Secondo alcunzi, già dall’anno scorso, tornando a proporre artisti che facevano bel canto o pop mainstream avreste alzato gli ascolti. Invece anche per questa stagione la proposta musicale degli inediti di X Factor è particolare e inusuale – a mio giudizio molto apprezzabile – ci sono state frange nella produzione che invece avrebbero preferito seguire quella linea?
Discutiamo molto tra gruppi di lavoro nostri e di Sky. Seguiamo molto la proposta musicale e ci rendiamo conto che a volte potrebbe essere poco digeribile e anche stridente. Ma è un programma vero che cerca di interpretare il tessuto musicale dei giovani che vogliono seguire questa professione. È vero: strizzare l’occhio al pop sarebbe stato semplice ma forse quello che ci interessa di più è creare interazione con il pubblico, stimolarlo. Abbiamo fatto delle scelte poco scontate anche con la giuria, soprattutto l’anno scorso con Hell Raton o anni fa con Fedez. Non ne parliamo adesso con la conduzione con Ludovico Tersigni!
A parte i casi più clamorosi come Marco Mengoni, Francesca Michielin, i Maneskin, da tempo non ci sono artisti che uscendo da X Factor abbiano poi un immediato riscontro di pubblico, prendiamo per esempio Casadilego, ultima talentuosa vincitrice. In molti hanno fatto il paragone con i finalisti di Amici che invece paiono non sbagliare un colpo. Per voi di FreMantle quanto è importante che i talenti vengano seguiti e abbiano un effettivo successo?
Io credo che la funzione di X Factor sia di accendere una luce su un talento e non può essere esaustiva. Prendiamo Casadilego: è una ragazza molto giovane di 18 anni, ha decisamente tutto il tempo del mondo per sfondare! E poi anche Francesca Michielin dopo la vittoria di X Factor aveva impiegato un paio d’anni prima di arrivare al successo.

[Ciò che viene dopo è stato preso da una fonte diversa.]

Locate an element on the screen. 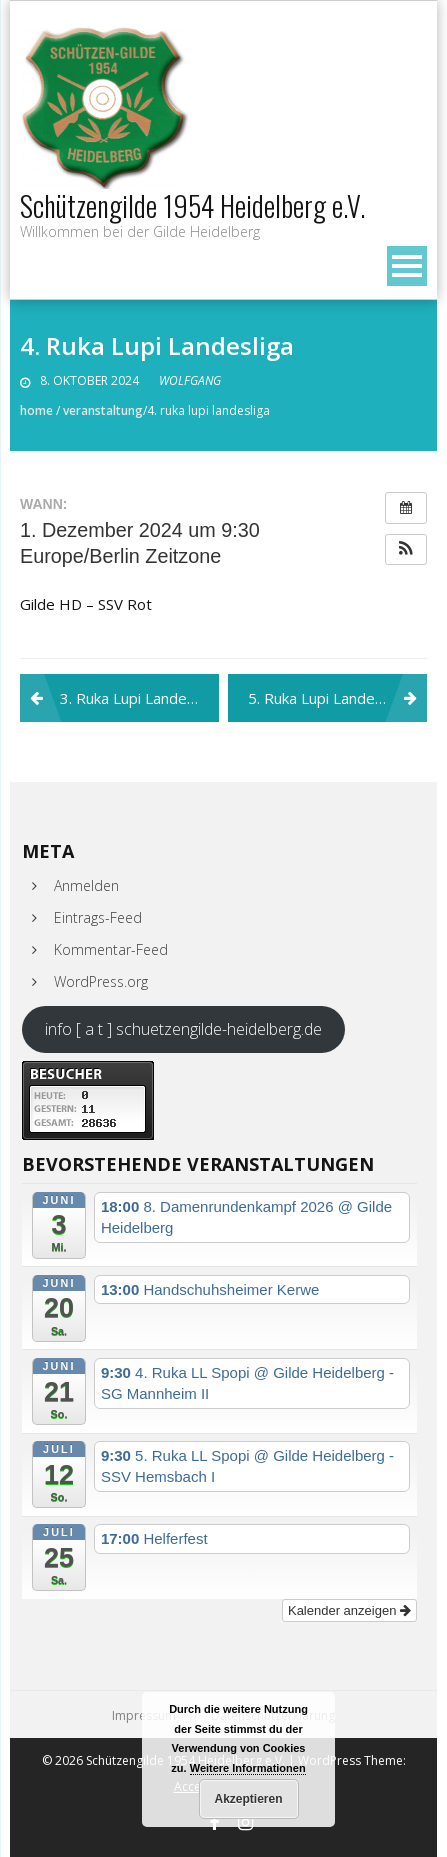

Quindi io credo che dipenda anche dal momento che i ragazzi stanno vivendo quando arrivano al programma. Lo dico sempre: per diventare medici o ingegneri ci vogliono almeno 10 anni e per la musica non è così diverso! Quindi noi dobbiamo intercettare un talento, poi non è detto che per portarlo avanti basti il tempo della messa in onda che dura solo 7 settimane. E credo che abbiamo il dovere di dire ai nostri figli che non né facile, per nulla. Puoi imbroccare un pezzo, come diciamo a Roma, ma poi nella New Music Friday su Spotify della settimana successiva te ne escono altri che lo superano e tu devi essere sempre preparato. Bisogna godere di quello che accade ma poi rimanere con i piedi per terra. Sempre.
Eliana, quale è il vero obiettivo di X Factor e quindi di Fremantle al di là degli ascolti?
Penso che la cosa più importante per noi, e per Sky ovviamente, sia portare una bella dimensione di intrattenimento, dove ci sia aggregazione in famiglia e tra amici, con un pubblico di età molto diverse. Come il festival di Sanremo o gli eventi sportivi anche X Factor vuole creare un legame tra le persone ma portare anche contenuto. X Factor vuole raccontare la musica e, attraverso la musica, il mondo.